-- TRY IT --
Gather each line of the records where "conséquences" appears.

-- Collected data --
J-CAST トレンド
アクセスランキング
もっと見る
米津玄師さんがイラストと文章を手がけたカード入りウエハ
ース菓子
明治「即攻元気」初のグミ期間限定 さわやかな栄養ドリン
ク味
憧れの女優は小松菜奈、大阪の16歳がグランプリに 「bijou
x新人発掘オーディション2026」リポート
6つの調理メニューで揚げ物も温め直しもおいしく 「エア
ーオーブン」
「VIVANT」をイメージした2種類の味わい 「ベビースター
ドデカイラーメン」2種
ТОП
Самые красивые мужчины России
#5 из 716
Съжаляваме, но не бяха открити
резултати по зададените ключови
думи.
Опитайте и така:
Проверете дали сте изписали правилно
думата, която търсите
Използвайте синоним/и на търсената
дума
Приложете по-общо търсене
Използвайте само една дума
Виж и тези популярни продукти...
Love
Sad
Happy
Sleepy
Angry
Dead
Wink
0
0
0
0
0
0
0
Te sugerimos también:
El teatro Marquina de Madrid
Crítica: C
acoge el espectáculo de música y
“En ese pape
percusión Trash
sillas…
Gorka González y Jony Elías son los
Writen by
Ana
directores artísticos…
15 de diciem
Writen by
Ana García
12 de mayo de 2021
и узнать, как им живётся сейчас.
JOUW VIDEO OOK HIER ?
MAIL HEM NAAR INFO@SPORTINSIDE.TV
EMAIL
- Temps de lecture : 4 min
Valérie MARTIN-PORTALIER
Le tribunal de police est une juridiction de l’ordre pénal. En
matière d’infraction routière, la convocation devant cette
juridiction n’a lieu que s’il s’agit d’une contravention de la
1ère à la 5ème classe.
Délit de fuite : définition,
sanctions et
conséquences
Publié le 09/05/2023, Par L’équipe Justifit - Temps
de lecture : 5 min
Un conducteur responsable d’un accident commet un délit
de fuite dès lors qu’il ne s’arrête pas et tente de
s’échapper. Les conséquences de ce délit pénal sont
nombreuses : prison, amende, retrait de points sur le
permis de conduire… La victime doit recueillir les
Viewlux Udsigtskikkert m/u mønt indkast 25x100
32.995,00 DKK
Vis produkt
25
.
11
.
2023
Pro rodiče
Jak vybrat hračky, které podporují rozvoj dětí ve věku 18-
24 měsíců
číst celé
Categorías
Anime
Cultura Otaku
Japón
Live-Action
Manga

-- FINISHED TASK --
conséquences
s’échapper. Les conséquences de ce délit pénal sont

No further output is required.